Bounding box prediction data

------------------------------------------------------------------------

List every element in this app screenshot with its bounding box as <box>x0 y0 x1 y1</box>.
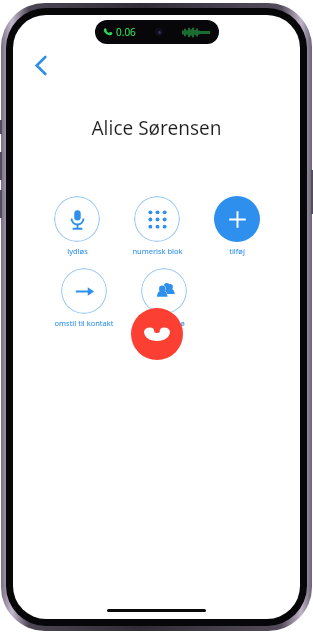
button[interactable]: Tilbage <box>25 49 57 81</box>
staticText: omstil til kontakt <box>54 318 114 328</box>
staticText: tilføj <box>229 246 245 256</box>
button[interactable]: numerisk blok <box>120 196 194 256</box>
button[interactable]: omstil til kø <box>127 268 201 328</box>
button[interactable]: Afslut opkald <box>131 308 183 360</box>
staticText: numerisk blok <box>132 246 183 256</box>
staticText: omstil til kø <box>144 318 185 328</box>
staticText: 0.06 <box>116 25 136 39</box>
button[interactable]: lydløs <box>40 196 114 256</box>
button[interactable]: omstil til kontakt <box>47 268 121 328</box>
button[interactable]: tilføj <box>200 196 274 256</box>
staticText: Alice Sørensen <box>91 115 222 141</box>
staticText: lydløs <box>67 246 88 256</box>
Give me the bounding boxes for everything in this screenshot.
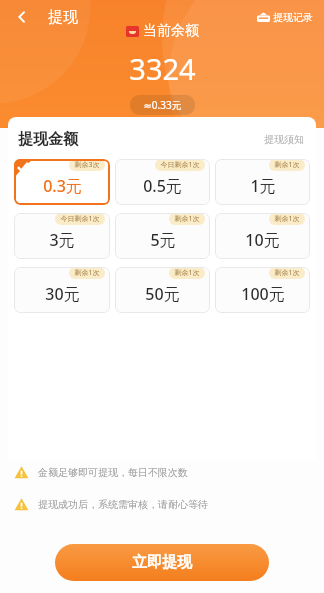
staticText: 3324 xyxy=(129,49,196,88)
staticText: 剩余1次 xyxy=(74,268,100,278)
staticText: 金额足够即可提现，每日不限次数 xyxy=(38,466,188,479)
button[interactable]: 0.5元 xyxy=(115,159,210,205)
button[interactable]: 50元 xyxy=(115,267,210,313)
staticText: 剩余3次 xyxy=(74,160,100,170)
staticText: 5元 xyxy=(150,229,176,251)
button[interactable]: 5元 xyxy=(115,213,210,259)
staticText: 当前余额 xyxy=(143,22,199,40)
staticText: 提现须知 xyxy=(264,133,304,146)
button[interactable]: 30元 xyxy=(14,267,110,313)
staticText: 提现成功后，系统需审核，请耐心等待 xyxy=(38,498,208,511)
staticText: ≈0.33元 xyxy=(143,98,182,112)
staticText: 1元 xyxy=(250,175,276,197)
staticText: 剩余1次 xyxy=(174,214,200,224)
staticText: 30元 xyxy=(45,283,80,305)
button[interactable]: 1元 xyxy=(215,159,310,205)
button[interactable]: 提现记录 xyxy=(254,8,316,27)
staticText: 今日剩余1次 xyxy=(60,214,100,224)
staticText: 提现 xyxy=(48,8,78,27)
button[interactable]: 3元 xyxy=(14,213,110,259)
staticText: 剩余1次 xyxy=(274,214,300,224)
staticText: 剩余1次 xyxy=(174,268,200,278)
staticText: 剩余1次 xyxy=(274,268,300,278)
staticText: 3元 xyxy=(49,229,75,251)
staticText: 剩余1次 xyxy=(274,160,300,170)
staticText: 0.3元 xyxy=(43,175,82,197)
staticText: 100元 xyxy=(241,283,285,305)
button[interactable]: Back xyxy=(6,1,38,33)
button[interactable]: 立即提现 xyxy=(55,544,269,581)
button[interactable]: 100元 xyxy=(215,267,310,313)
staticText: 50元 xyxy=(145,283,180,305)
staticText: 0.5元 xyxy=(143,175,182,197)
button[interactable]: 提现须知 xyxy=(262,131,306,148)
staticText: 立即提现 xyxy=(132,553,192,572)
staticText: 10元 xyxy=(245,229,280,251)
button[interactable]: 10元 xyxy=(215,213,310,259)
staticText: 提现金额 xyxy=(18,130,78,149)
button[interactable]: 0.3元 xyxy=(14,159,110,205)
staticText: 今日剩余1次 xyxy=(160,160,200,170)
staticText: 提现记录 xyxy=(273,11,313,24)
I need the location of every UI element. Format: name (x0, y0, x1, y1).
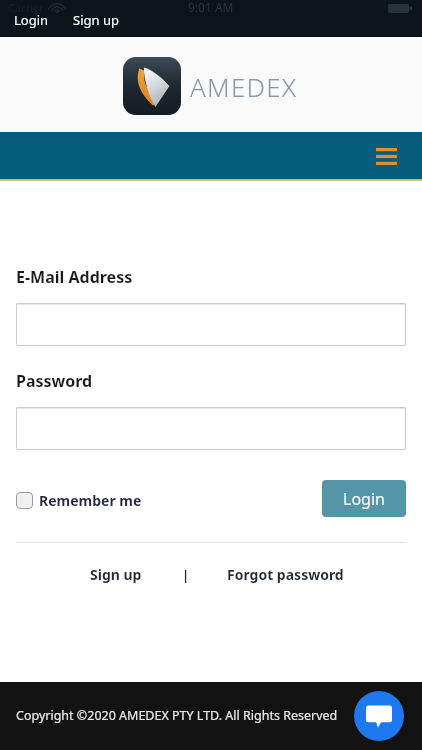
button[interactable]: AMEDEX (123, 57, 298, 115)
staticText: Login (343, 488, 385, 510)
button[interactable]: Sign up (86, 561, 146, 588)
staticText: Remember me (39, 491, 142, 510)
button[interactable]: Sign up (71, 11, 121, 29)
staticText: E-Mail Address (16, 266, 133, 288)
staticText: Sign up (73, 11, 119, 29)
staticText: AMEDEX (190, 69, 298, 104)
staticText: Carrier (8, 0, 44, 15)
button[interactable]: Remember me (16, 487, 142, 514)
button[interactable]: Menu (370, 140, 402, 172)
staticText: Password (16, 370, 93, 392)
button[interactable]: Forgot password (223, 561, 348, 588)
staticText: 9:01 AM (188, 0, 234, 15)
staticText: Login (14, 11, 49, 29)
button[interactable]: Chat (354, 691, 404, 741)
staticText: Sign up (90, 565, 142, 584)
button[interactable] (16, 303, 406, 346)
button[interactable]: Login (12, 11, 51, 29)
button[interactable]: Login (322, 480, 406, 517)
staticText: Copyright ©2020 AMEDEX PTY LTD. All Righ… (16, 707, 338, 724)
staticText: Forgot password (227, 565, 344, 584)
button[interactable] (16, 407, 406, 450)
staticText: | (182, 566, 190, 584)
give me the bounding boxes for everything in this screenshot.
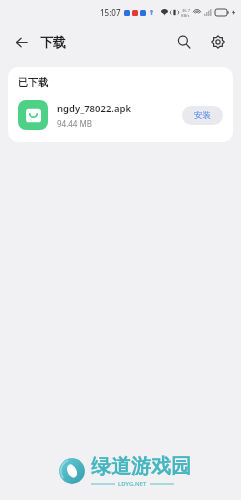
button[interactable]: 安装 [182,106,223,125]
staticText: 15:07 [100,7,121,18]
staticText: 36.7 [182,8,190,13]
staticText: KB/s [181,13,190,18]
button[interactable]: Search [171,29,197,55]
staticText: ngdy_78022.apk [57,102,132,115]
staticText: LDYG.NET [118,480,147,488]
staticText: 已下载 [18,76,48,89]
staticText: 94.44 MB [57,118,92,129]
staticText: 绿道游戏园 [91,454,191,479]
button[interactable]: Settings [205,29,231,55]
button[interactable]: ngdy_78022.apk [18,100,223,130]
staticText: 安装 [194,110,211,121]
button[interactable]: Back [8,29,34,55]
staticText: 下载 [40,34,66,50]
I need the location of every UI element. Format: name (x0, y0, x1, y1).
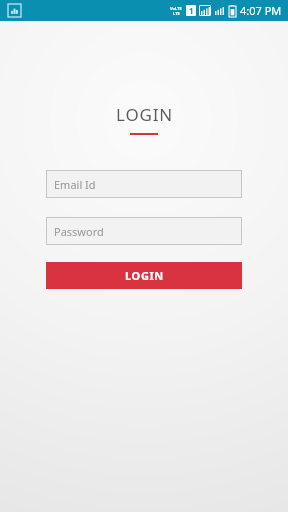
other: Signal strength (199, 5, 211, 16)
staticText: 1 (189, 5, 194, 16)
other: VoLTE (170, 6, 182, 16)
other: SIM 1 (186, 5, 196, 16)
staticText: LTE (173, 11, 180, 16)
staticText: VoLTE (170, 6, 182, 11)
staticText: Email Id (54, 177, 96, 192)
button[interactable]: LOGIN (46, 262, 242, 289)
button[interactable]: Email Id (46, 170, 242, 198)
staticText: LOGIN (116, 103, 173, 126)
other: Battery (229, 5, 236, 17)
other: Signal strength (213, 5, 225, 16)
other: Screenshot saved (8, 4, 21, 17)
staticText: 4:07 PM (240, 3, 282, 18)
staticText: Password (54, 224, 104, 239)
button[interactable]: Password (46, 217, 242, 245)
staticText: LOGIN (125, 268, 164, 283)
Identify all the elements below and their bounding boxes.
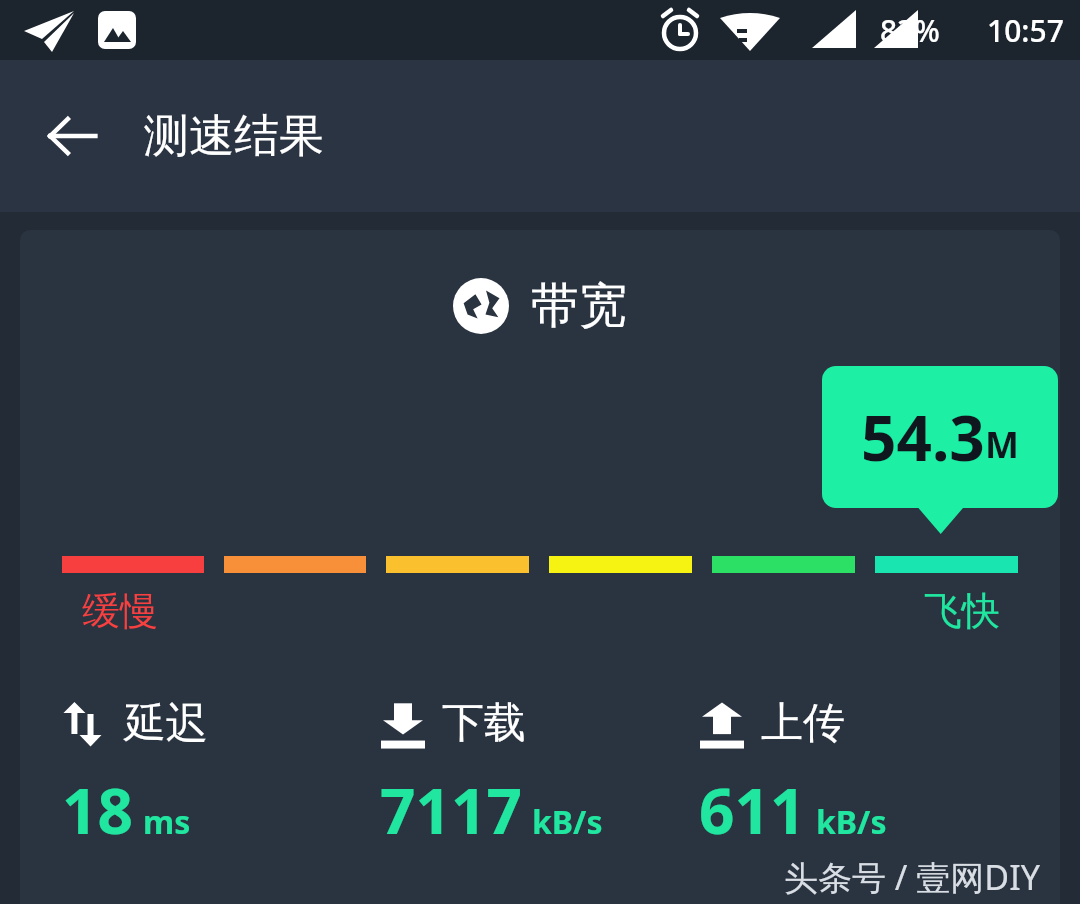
other: Bandwidth <box>453 278 509 334</box>
staticText: M <box>985 420 1019 469</box>
staticText: 611 <box>699 768 806 852</box>
staticText: 上传 <box>761 697 845 750</box>
button[interactable]: 延迟 <box>62 697 380 852</box>
button[interactable]: 上传 <box>699 697 1018 852</box>
staticText: ms <box>143 800 191 844</box>
staticText: 54.3 <box>861 395 985 479</box>
button[interactable]: 下载 <box>380 697 699 852</box>
staticText: 7117 <box>380 768 522 852</box>
staticText: 10:57 <box>987 10 1064 51</box>
staticText: 下载 <box>442 697 526 750</box>
button[interactable]: Back <box>30 94 114 178</box>
staticText: 缓慢 <box>82 587 158 635</box>
staticText: kB/s <box>532 800 603 844</box>
staticText: 飞快 <box>924 587 1000 635</box>
staticText: kB/s <box>816 800 887 844</box>
staticText: 18 <box>62 768 133 852</box>
staticText: 头条号 / 壹网DIY <box>784 854 1040 900</box>
staticText: 83% <box>880 10 940 51</box>
staticText: 测速结果 <box>144 108 324 165</box>
staticText: 延迟 <box>124 697 208 750</box>
staticText: 带宽 <box>531 276 627 336</box>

------------------------------------------------------------------------

→ HOW TO COMPLETE THIS TASK:
Give an exact copy of the line containing "Identify all the" and every line after it through the end of the entries. Pictures are to be dropped.

→ WRITTEN ANSWER:
Identify all the elements below and their bounding boxes.
other: Bandwidth <box>453 278 509 334</box>
staticText: M <box>985 420 1019 469</box>
staticText: 611 <box>699 768 806 852</box>
staticText: 上传 <box>761 697 845 750</box>
button[interactable]: 延迟 <box>62 697 380 852</box>
button[interactable]: 上传 <box>699 697 1018 852</box>
staticText: ms <box>143 800 191 844</box>
staticText: 54.3 <box>861 395 985 479</box>
button[interactable]: 下载 <box>380 697 699 852</box>
staticText: 7117 <box>380 768 522 852</box>
staticText: 10:57 <box>987 10 1064 51</box>
staticText: 下载 <box>442 697 526 750</box>
button[interactable]: Back <box>30 94 114 178</box>
staticText: 缓慢 <box>82 587 158 635</box>
staticText: kB/s <box>532 800 603 844</box>
staticText: 飞快 <box>924 587 1000 635</box>
staticText: kB/s <box>816 800 887 844</box>
staticText: 18 <box>62 768 133 852</box>
staticText: 头条号 / 壹网DIY <box>784 854 1040 900</box>
staticText: 83% <box>880 10 940 51</box>
staticText: 测速结果 <box>144 108 324 165</box>
staticText: 延迟 <box>124 697 208 750</box>
staticText: 带宽 <box>531 276 627 336</box>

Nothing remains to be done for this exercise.